Specialshipper 4ever and ever chapter 1 . 4/18/2012
I absolutely love it so cute! 2 guys fighting over one girl ! So adorable! Please write faster!
SpecialPikachu chapter 1 . 9/30/2011
This story is interesting, I like it.

I hope you'll continue to write, I'm sure your grammar & spelling will be improved as the time progress
Ghingahn chapter 1 . 9/30/2011
You really don't know how to write, do you? There's grammatical errors, no subject-verb agreement, all of the tenses are messed up, and you don't seem to understand the English language very well at all. You also spelled the Pokemon's and region's names incorrectly.

Read your story out loud, keeping all of the spelling and grammar errors in. Doesn't make sense, does it? I thought not. However, this story can still be saved, if you know a really great editor and if you can convince him or her to help you.
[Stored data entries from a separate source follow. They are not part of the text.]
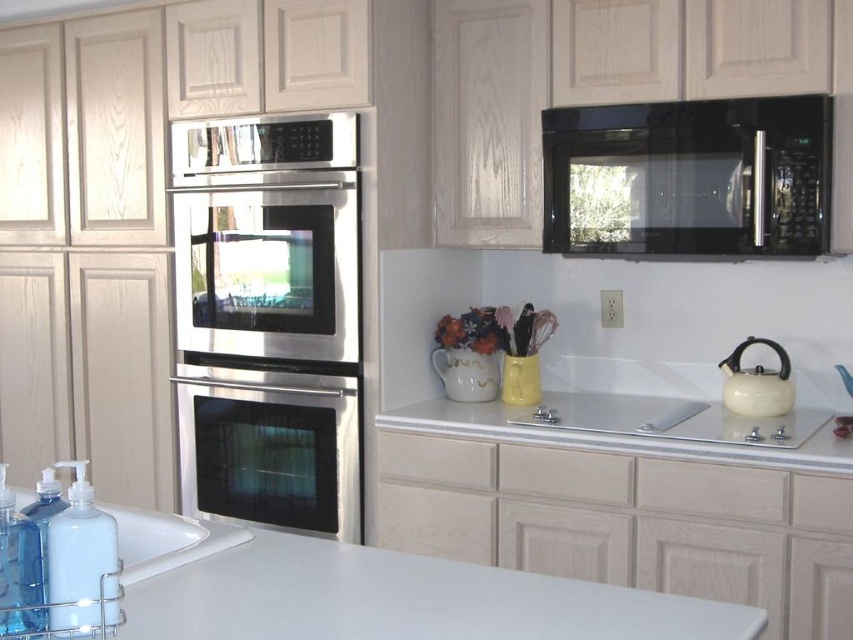 At what (x,y) coordinates should I click in order to perform the action: click on white matte countertop at center. Please return your answer as a coordinate pair (x, y). Looking at the image, I should click on (392, 596).

Is point (515, 596) farther from camera compared to point (32, 579)?

Yes, point (515, 596) is behind point (32, 579).

The height and width of the screenshot is (640, 853). In order to click on white matte countertop at center in this screenshot , I will do click(392, 596).

Between point (238, 326) and point (828, 112), which one is positioned in front?

Point (828, 112) is in front.

Is stainless steel oven at center wider than black glass microwave at upper right?

In fact, stainless steel oven at center might be narrower than black glass microwave at upper right.

Between point (204, 468) and point (757, 244), which one is positioned in front?

Point (757, 244) is more forward.

Identify the location of stainless steel oven at center. The height and width of the screenshot is (640, 853). (270, 321).

Consider the image. Which is above, white matte countertop at center or black glass microwave at upper right?

Positioned higher is black glass microwave at upper right.

Who is positioned more to the right, white matte countertop at center or black glass microwave at upper right?

Positioned to the right is black glass microwave at upper right.

Who is more distant from viewer, (466, 611) or (756, 252)?

The point (756, 252) is behind.

This screenshot has width=853, height=640. Find the location of `white matte countertop at center`. white matte countertop at center is located at coordinates (392, 596).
In conclusion, try paying attention in English class next time. It's easier on both the readers and yourself. If your school or somewhere has extra writing lessons that you can attend, I really recommend that you do so.

Keep writing, and I do hope that you get better.
Arcane1ManaX chapter 1 . 9/30/2011
What is this?

There is a certain amount of writing skill expected here, and you seemed to have fallen off of the school bus in fourth grade. There are punctuation errors everywhere, grammatical errors abound, and a broken plot. Not to mention this seems like it was written in a couple of hours.

Didn't you look at what you were writing? Or did you just smash you face against the keyboard?

[New guy? Make Jealousy?] What?

The first line, and already my eyes were bleeding.

[He has finally came]

My dear, I believe you meant, "He has finally come."

Neither of them seem like suitable titles.